§ **The task**
Nothing in the records should be left out; transcribe them exactly.

§ **Records shown**
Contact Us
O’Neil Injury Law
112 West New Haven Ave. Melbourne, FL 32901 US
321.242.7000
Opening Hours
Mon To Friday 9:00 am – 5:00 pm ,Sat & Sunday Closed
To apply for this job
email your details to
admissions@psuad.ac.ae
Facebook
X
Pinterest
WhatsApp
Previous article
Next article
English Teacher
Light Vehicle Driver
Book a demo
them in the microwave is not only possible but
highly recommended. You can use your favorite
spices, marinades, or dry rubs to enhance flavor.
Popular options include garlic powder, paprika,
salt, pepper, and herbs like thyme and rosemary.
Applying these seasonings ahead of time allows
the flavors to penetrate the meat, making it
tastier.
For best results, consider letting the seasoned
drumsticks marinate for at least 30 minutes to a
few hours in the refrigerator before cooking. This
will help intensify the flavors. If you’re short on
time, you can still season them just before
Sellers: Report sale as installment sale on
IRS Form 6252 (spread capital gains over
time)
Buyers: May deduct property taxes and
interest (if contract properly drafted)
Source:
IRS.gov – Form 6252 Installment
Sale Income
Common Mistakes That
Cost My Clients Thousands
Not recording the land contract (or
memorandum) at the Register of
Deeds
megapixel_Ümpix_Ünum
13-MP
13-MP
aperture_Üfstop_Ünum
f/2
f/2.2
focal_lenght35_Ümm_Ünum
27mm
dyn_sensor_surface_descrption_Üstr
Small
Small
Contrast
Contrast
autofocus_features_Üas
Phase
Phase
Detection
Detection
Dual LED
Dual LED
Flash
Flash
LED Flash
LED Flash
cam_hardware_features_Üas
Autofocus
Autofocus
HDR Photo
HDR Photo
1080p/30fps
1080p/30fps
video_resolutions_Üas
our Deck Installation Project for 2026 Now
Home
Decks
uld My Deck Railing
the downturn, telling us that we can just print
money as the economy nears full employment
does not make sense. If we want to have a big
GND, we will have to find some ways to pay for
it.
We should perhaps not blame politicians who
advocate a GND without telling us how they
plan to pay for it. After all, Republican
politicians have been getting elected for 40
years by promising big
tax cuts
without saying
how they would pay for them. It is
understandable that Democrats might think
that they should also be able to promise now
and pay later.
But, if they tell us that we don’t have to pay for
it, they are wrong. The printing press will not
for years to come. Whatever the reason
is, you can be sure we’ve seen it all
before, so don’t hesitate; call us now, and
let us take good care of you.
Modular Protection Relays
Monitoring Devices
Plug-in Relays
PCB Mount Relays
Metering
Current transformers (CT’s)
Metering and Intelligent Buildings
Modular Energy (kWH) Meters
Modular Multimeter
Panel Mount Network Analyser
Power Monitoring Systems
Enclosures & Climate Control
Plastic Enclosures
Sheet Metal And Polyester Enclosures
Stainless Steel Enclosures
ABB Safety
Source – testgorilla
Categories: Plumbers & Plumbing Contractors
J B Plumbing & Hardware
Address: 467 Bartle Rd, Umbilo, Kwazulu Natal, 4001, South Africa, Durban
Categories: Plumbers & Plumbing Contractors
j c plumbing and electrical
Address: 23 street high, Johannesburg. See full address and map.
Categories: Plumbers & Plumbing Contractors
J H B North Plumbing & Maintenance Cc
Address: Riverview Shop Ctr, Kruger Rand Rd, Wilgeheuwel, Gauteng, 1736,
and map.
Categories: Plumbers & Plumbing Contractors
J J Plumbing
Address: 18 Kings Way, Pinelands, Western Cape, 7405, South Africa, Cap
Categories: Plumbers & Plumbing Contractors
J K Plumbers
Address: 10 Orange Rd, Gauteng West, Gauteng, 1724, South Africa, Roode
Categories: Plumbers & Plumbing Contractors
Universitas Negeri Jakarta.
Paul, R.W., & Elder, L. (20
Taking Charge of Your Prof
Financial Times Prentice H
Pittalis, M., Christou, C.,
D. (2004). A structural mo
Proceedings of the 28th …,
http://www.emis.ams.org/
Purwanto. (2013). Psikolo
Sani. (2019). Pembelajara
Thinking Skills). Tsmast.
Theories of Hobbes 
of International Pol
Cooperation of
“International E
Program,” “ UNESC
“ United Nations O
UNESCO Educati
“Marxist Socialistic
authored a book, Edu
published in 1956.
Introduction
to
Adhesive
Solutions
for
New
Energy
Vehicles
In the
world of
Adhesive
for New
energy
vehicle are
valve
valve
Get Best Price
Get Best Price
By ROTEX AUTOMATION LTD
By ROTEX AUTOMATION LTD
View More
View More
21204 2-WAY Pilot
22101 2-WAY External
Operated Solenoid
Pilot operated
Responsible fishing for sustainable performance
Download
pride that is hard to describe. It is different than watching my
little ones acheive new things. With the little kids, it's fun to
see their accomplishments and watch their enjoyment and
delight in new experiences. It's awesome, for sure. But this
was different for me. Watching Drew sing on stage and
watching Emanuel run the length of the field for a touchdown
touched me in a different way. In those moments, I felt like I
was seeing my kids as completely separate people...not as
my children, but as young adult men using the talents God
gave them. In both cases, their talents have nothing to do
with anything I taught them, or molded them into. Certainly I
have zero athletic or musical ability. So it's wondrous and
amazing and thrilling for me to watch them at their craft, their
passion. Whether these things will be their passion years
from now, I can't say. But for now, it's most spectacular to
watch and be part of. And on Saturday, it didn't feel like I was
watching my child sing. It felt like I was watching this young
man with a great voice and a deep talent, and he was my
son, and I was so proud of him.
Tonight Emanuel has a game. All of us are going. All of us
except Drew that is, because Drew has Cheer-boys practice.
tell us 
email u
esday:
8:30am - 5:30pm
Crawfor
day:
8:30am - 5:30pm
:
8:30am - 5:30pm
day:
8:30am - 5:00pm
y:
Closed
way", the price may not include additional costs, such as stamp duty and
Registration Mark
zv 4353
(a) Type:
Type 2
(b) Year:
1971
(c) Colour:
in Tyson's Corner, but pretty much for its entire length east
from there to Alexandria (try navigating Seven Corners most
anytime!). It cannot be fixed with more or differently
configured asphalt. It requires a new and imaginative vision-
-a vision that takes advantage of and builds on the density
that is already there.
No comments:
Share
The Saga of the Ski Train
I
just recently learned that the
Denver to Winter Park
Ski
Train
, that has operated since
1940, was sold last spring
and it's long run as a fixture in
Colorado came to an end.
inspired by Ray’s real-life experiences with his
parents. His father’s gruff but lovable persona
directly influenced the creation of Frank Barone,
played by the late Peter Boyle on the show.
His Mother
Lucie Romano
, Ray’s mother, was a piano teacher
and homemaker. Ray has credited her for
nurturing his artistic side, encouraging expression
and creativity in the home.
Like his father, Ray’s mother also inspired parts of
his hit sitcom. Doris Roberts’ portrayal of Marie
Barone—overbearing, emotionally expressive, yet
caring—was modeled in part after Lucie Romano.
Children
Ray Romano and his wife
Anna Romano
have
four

§ **Response below**
Contact Us
O’Neil Injury Law
112 West New Haven Ave. Melbourne, FL 32901 US
321.242.7000
Opening Hours
Mon To Friday 9:00 am – 5:00 pm ,Sat & Sunday Closed
To apply for this job
email your details to
admissions@psuad.ac.ae
Facebook
X
Pinterest
WhatsApp
Previous article
Next article
English Teacher
Light Vehicle Driver
Book a demo
them in the microwave is not only possible but
highly recommended. You can use your favorite
spices, marinades, or dry rubs to enhance flavor.
Popular options include garlic powder, paprika,
salt, pepper, and herbs like thyme and rosemary.
Applying these seasonings ahead of time allows
the flavors to penetrate the meat, making it
tastier.
For best results, consider letting the seasoned
drumsticks marinate for at least 30 minutes to a
few hours in the refrigerator before cooking. This
will help intensify the flavors. If you’re short on
time, you can still season them just before
Sellers: Report sale as installment sale on
IRS Form 6252 (spread capital gains over
time)
Buyers: May deduct property taxes and
interest (if contract properly drafted)
Source:
IRS.gov – Form 6252 Installment
Sale Income
Common Mistakes That
Cost My Clients Thousands
Not recording the land contract (or
memorandum) at the Register of
Deeds
megapixel_Ümpix_Ünum
13-MP
13-MP
aperture_Üfstop_Ünum
f/2
f/2.2
focal_lenght35_Ümm_Ünum
27mm
dyn_sensor_surface_descrption_Üstr
Small
Small
Contrast
Contrast
autofocus_features_Üas
Phase
Phase
Detection
Detection
Dual LED
Dual LED
Flash
Flash
LED Flash
LED Flash
cam_hardware_features_Üas
Autofocus
Autofocus
HDR Photo
HDR Photo
1080p/30fps
1080p/30fps
video_resolutions_Üas
our Deck Installation Project for 2026 Now
Home
Decks
uld My Deck Railing
the downturn, telling us that we can just print
money as the economy nears full employment
does not make sense. If we want to have a big
GND, we will have to find some ways to pay for
it.
We should perhaps not blame politicians who
advocate a GND without telling us how they
plan to pay for it. After all, Republican
politicians have been getting elected for 40
years by promising big
tax cuts
without saying
how they would pay for them. It is
understandable that Democrats might think
that they should also be able to promise now
and pay later.
But, if they tell us that we don’t have to pay for
it, they are wrong. The printing press will not
for years to come. Whatever the reason
is, you can be sure we’ve seen it all
before, so don’t hesitate; call us now, and
let us take good care of you.
Modular Protection Relays
Monitoring Devices
Plug-in Relays
PCB Mount Relays
Metering
Current transformers (CT’s)
Metering and Intelligent Buildings
Modular Energy (kWH) Meters
Modular Multimeter
Panel Mount Network Analyser
Power Monitoring Systems
Enclosures & Climate Control
Plastic Enclosures
Sheet Metal And Polyester Enclosures
Stainless Steel Enclosures
ABB Safety
Source – testgorilla
Categories: Plumbers & Plumbing Contractors
J B Plumbing & Hardware
Address: 467 Bartle Rd, Umbilo, Kwazulu Natal, 4001, South Africa, Durban
Categories: Plumbers & Plumbing Contractors
j c plumbing and electrical
Address: 23 street high, Johannesburg. See full address and map.
Categories: Plumbers & Plumbing Contractors
J H B North Plumbing & Maintenance Cc
Address: Riverview Shop Ctr, Kruger Rand Rd, Wilgeheuwel, Gauteng, 1736,
and map.
Categories: Plumbers & Plumbing Contractors
J J Plumbing
Address: 18 Kings Way, Pinelands, Western Cape, 7405, South Africa, Cap
Categories: Plumbers & Plumbing Contractors
J K Plumbers
Address: 10 Orange Rd, Gauteng West, Gauteng, 1724, South Africa, Roode
Categories: Plumbers & Plumbing Contractors
Universitas Negeri Jakarta.
Paul, R.W., & Elder, L. (20
Taking Charge of Your Prof
Financial Times Prentice H
Pittalis, M., Christou, C.,
D. (2004). A structural mo
Proceedings of the 28th …,
http://www.emis.ams.org/
Purwanto. (2013). Psikolo
Sani. (2019). Pembelajara
Thinking Skills). Tsmast.
Theories of Hobbes 
of International Pol
Cooperation of
“International E
Program,” “ UNESC
“ United Nations O
UNESCO Educati
“Marxist Socialistic
authored a book, Edu
published in 1956.
Introduction
to
Adhesive
Solutions
for
New
Energy
Vehicles
In the
world of
Adhesive
for New
energy
vehicle are
valve
valve
Get Best Price
Get Best Price
By ROTEX AUTOMATION LTD
By ROTEX AUTOMATION LTD
View More
View More
21204 2-WAY Pilot
22101 2-WAY External
Operated Solenoid
Pilot operated
Responsible fishing for sustainable performance
Download
pride that is hard to describe. It is different than watching my
little ones acheive new things. With the little kids, it's fun to
see their accomplishments and watch their enjoyment and
delight in new experiences. It's awesome, for sure. But this
was different for me. Watching Drew sing on stage and
watching Emanuel run the length of the field for a touchdown
touched me in a different way. In those moments, I felt like I
was seeing my kids as completely separate people...not as
my children, but as young adult men using the talents God
gave them. In both cases, their talents have nothing to do
with anything I taught them, or molded them into. Certainly I
have zero athletic or musical ability. So it's wondrous and
amazing and thrilling for me to watch them at their craft, their
passion. Whether these things will be their passion years
from now, I can't say. But for now, it's most spectacular to
watch and be part of. And on Saturday, it didn't feel like I was
watching my child sing. It felt like I was watching this young
man with a great voice and a deep talent, and he was my
son, and I was so proud of him.
Tonight Emanuel has a game. All of us are going. All of us
except Drew that is, because Drew has Cheer-boys practice.
tell us 
email u
esday:
8:30am - 5:30pm
Crawfor
day:
8:30am - 5:30pm
:
8:30am - 5:30pm
day:
8:30am - 5:00pm
y:
Closed
way", the price may not include additional costs, such as stamp duty and
Registration Mark
zv 4353
(a) Type:
Type 2
(b) Year:
1971
(c) Colour:
in Tyson's Corner, but pretty much for its entire length east
from there to Alexandria (try navigating Seven Corners most
anytime!). It cannot be fixed with more or differently
configured asphalt. It requires a new and imaginative vision-
-a vision that takes advantage of and builds on the density
that is already there.
No comments:
Share
The Saga of the Ski Train
I
just recently learned that the
Denver to Winter Park
Ski
Train
, that has operated since
1940, was sold last spring
and it's long run as a fixture in
Colorado came to an end.
inspired by Ray’s real-life experiences with his
parents. His father’s gruff but lovable persona
directly influenced the creation of Frank Barone,
played by the late Peter Boyle on the show.
His Mother
Lucie Romano
, Ray’s mother, was a piano teacher
and homemaker. Ray has credited her for
nurturing his artistic side, encouraging expression
and creativity in the home.
Like his father, Ray’s mother also inspired parts of
his hit sitcom. Doris Roberts’ portrayal of Marie
Barone—overbearing, emotionally expressive, yet
caring—was modeled in part after Lucie Romano.
Children
Ray Romano and his wife
Anna Romano
have
four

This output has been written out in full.